● **Task to complete**: Every record is to be printed exactly as written; pictures are to be omitted.

● **Data provided**:
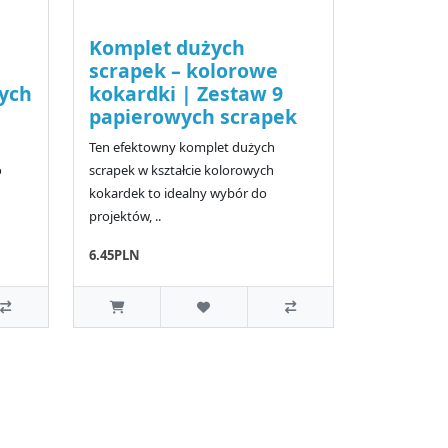
Komplet dużych
|
scrapek – kolorowe
ych
kokardki | Zestaw 9
papierowych scrapek
Ten efektowny komplet dużych
o
scrapek w kształcie kolorowych
kokardek to idealny wybór do
projektów, ..
6.45PLN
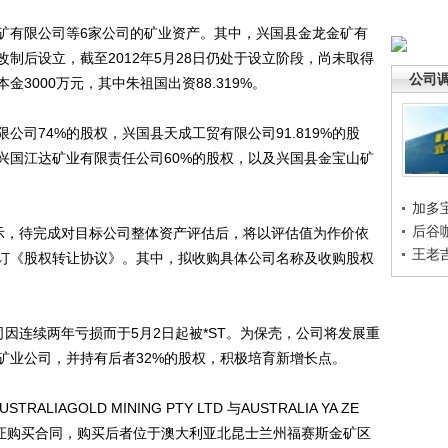
有限公司等6家公司的矿业资产。其中，兴国县金龙金矿有
制后设立，截至2012年5月28日仍处于设立阶段，尚未取得
公司
3000万元，其中朱祖国出资88.319%。
74%的股权，兴国县天成工贸有限公司91.819%的股
兴国江达矿业有限责任公司60%的股权，以及兴国县金宝山矿
加多
后谷
，待完成对目标公司整体资产评估后，将以评估值为作价依
王老
订《股权转让协议》。其中，拟收购具体公司名称及收购股权
因连续两年亏损而于5月2日起被*ST。为保壳，公司将发展重
矿业公司，并持有后者32%的股权，积极培育新增长点。
GOLD MINING PTY LTD 与AUSTRALIA YA ZE
 签订采矿证购买合同，购买后者位于澳大利亚北昆士兰州福赛斯金矿区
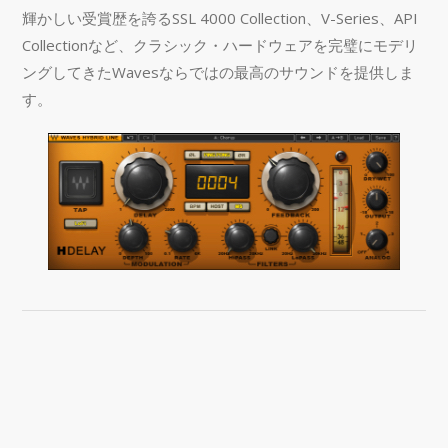
輝かしい受賞歴を誇るSSL 4000 Collection、V-Series、API
Collectionなど、クラシック・ハードウェアを完璧にモデリ
ングしてきたWavesならではの最高のサウンドを提供しま
す。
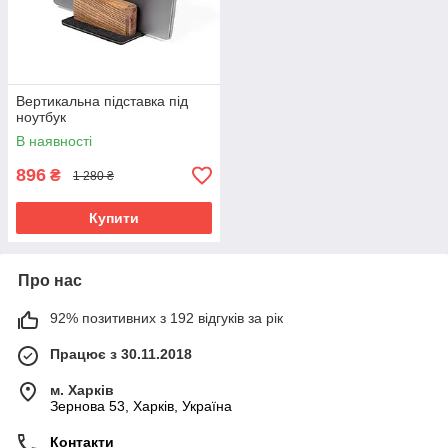
Вертикальна підставка під
ноутбук
В наявності
896
₴
1 280 ₴
Купити
Про нас
92% позитивних з 192 відгуків за рік
Працює з 30.11.2018
м. Харків
Зернова 53, Харків, Україна
Контакти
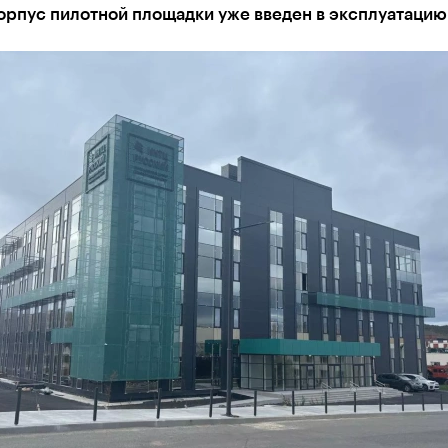
орпус пилотной площадки уже введен в эксплуатацию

● **Exercise output**:
Komplet dużych
|
scrapek – kolorowe
ych
kokardki | Zestaw 9
papierowych scrapek
Ten efektowny komplet dużych
o
scrapek w kształcie kolorowych
kokardek to idealny wybór do
projektów, ..
6.45PLN
有限公司等6家公司的矿业资产。其中，兴国县金龙金矿有
制后设立，截至2012年5月28日仍处于设立阶段，尚未取得
公司
3000万元，其中朱祖国出资88.319%。
74%的股权，兴国县天成工贸有限公司91.819%的股
兴国江达矿业有限责任公司60%的股权，以及兴国县金宝山矿
加多
后谷
，待完成对目标公司整体资产评估后，将以评估值为作价依
王老
订《股权转让协议》。其中，拟收购具体公司名称及收购股权
因连续两年亏损而于5月2日起被*ST。为保壳，公司将发展重
矿业公司，并持有后者32%的股权，积极培育新增长点。
GOLD MINING PTY LTD 与AUSTRALIA YA ZE
 签订采矿证购买合同，购买后者位于澳大利亚北昆士兰州福赛斯金矿区
輝かしい受賞歴を誇るSSL 4000 Collection、V-Series、API
Collectionなど、クラシック・ハードウェアを完璧にモデリ
ングしてきたWavesならではの最高のサウンドを提供しま
す。
Вертикальна підставка під
ноутбук
В наявності
896
₴
1 280 ₴
Купити
Про нас
92% позитивних з 192 відгуків за рік
Працює з 30.11.2018
м. Харків
Зернова 53, Харків, Україна
Контакти
орпус пилотной площадки уже введен в эксплуатацию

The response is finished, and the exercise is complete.